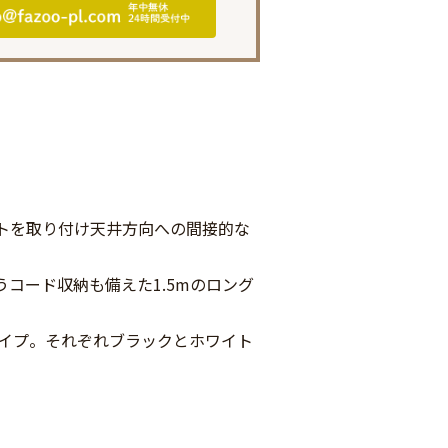
トを取り付け天井方向への間接的な
コード収納も備えた1.5mのロング
タイプ。それぞれブラックとホワイト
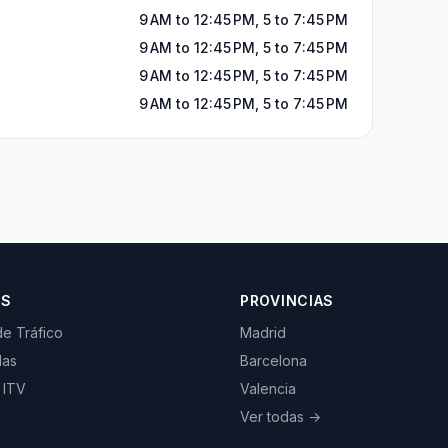
9 AM to 12:45 PM, 5 to 7:45 PM
9 AM to 12:45 PM, 5 to 7:45 PM
9 AM to 12:45 PM, 5 to 7:45 PM
9 AM to 12:45 PM, 5 to 7:45 PM
OS
PROVINCIAS
de Tráfico
Madrid
las
Barcelona
 ITV
Valencia
Ver todas →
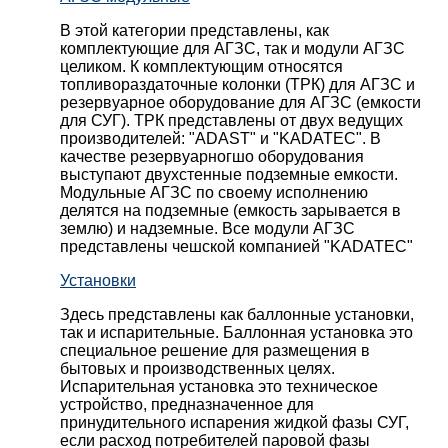
В этой категории представлены, как
комплектующие для АГЗС, так и модули АГЗС
целиком. К комплектующим относятся
топливораздаточные колонки (ТРК) для АГЗС и
резервуарное оборудование для АГЗС (емкости
для СУГ). ТРК представлены от двух ведущих
производителей: "ADAST" и "KADATEC". В
качестве резервуарногшо оборудования
выступают двухстенные подземные емкости.
Модульные АГЗС по своему исполнению
делятся на подземные (емкость зарывается в
землю) и надземные. Все модули АГЗС
представлены чешской компанией "KADATEC"
Установки
Здесь представлены как баллонные установки,
так и испарительные. Баллонная установка это
специальное решение для размещения в
бытовых и производственных целях.
Испарительная установка это техническое
устройство, предназначенное для
принудительного испарения жидкой фазы СУГ,
если расход потребителей паровой фазы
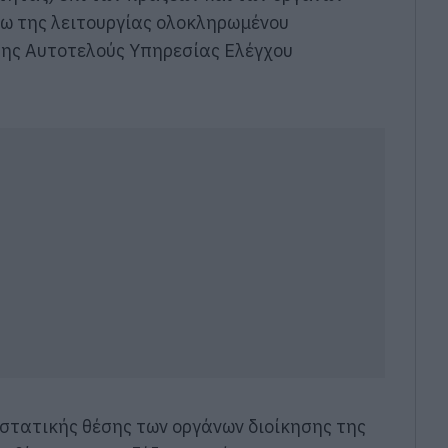
σω της λειτουργίας ολοκληρωμένου
ης Αυτοτελούς Υπηρεσίας Ελέγχου
στατικής θέσης των οργάνων διοίκησης της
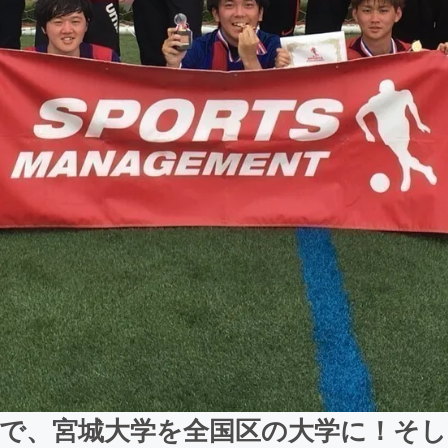
で、宮城大学を全国区の大学に！そ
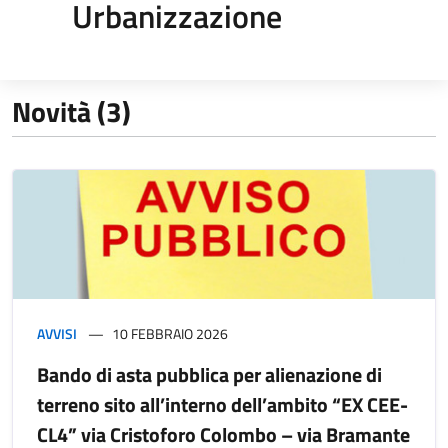
Urbanizzazione
Novità (3)
AVVISI
10 FEBBRAIO 2026
Bando di asta pubblica per alienazione di
terreno sito all’interno dell’ambito “EX CEE-
CL4” via Cristoforo Colombo – via Bramante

════

Task objective: Give the listing again exactly, excluding pictures.

Written solution:
トを取り付け天井方向への間接的な
コード収納も備えた1.5mのロング
タイプ。それぞれブラックとホワイト
9 AM to 12:45 PM, 5 to 7:45 PM
9 AM to 12:45 PM, 5 to 7:45 PM
9 AM to 12:45 PM, 5 to 7:45 PM
9 AM to 12:45 PM, 5 to 7:45 PM
OS
PROVINCIAS
de Tráfico
Madrid
las
Barcelona
 ITV
Valencia
Ver todas →
В этой категории представлены, как
комплектующие для АГЗС, так и модули АГЗС
целиком. К комплектующим относятся
топливораздаточные колонки (ТРК) для АГЗС и
резервуарное оборудование для АГЗС (емкости
для СУГ). ТРК представлены от двух ведущих
производителей: "ADAST" и "KADATEC". В
качестве резервуарногшо оборудования
выступают двухстенные подземные емкости.
Модульные АГЗС по своему исполнению
делятся на подземные (емкость зарывается в
землю) и надземные. Все модули АГЗС
представлены чешской компанией "KADATEC"
Установки
Здесь представлены как баллонные установки,
так и испарительные. Баллонная установка это
специальное решение для размещения в
бытовых и производственных целях.
Испарительная установка это техническое
устройство, предназначенное для
принудительного испарения жидкой фазы СУГ,
если расход потребителей паровой фазы
σω της λειτουργίας ολοκληρωμένου
ης Αυτοτελούς Υπηρεσίας Ελέγχου
στατικής θέσης των οργάνων διοίκησης της
で、宮城大学を全国区の大学に！そ
Urbanizzazione
Novità (3)
AVVISI
10 FEBBRAIO 2026
Bando di asta pubblica per alienazione di
terreno sito all’interno dell’ambito “EX CEE-
CL4” via Cristoforo Colombo – via Bramante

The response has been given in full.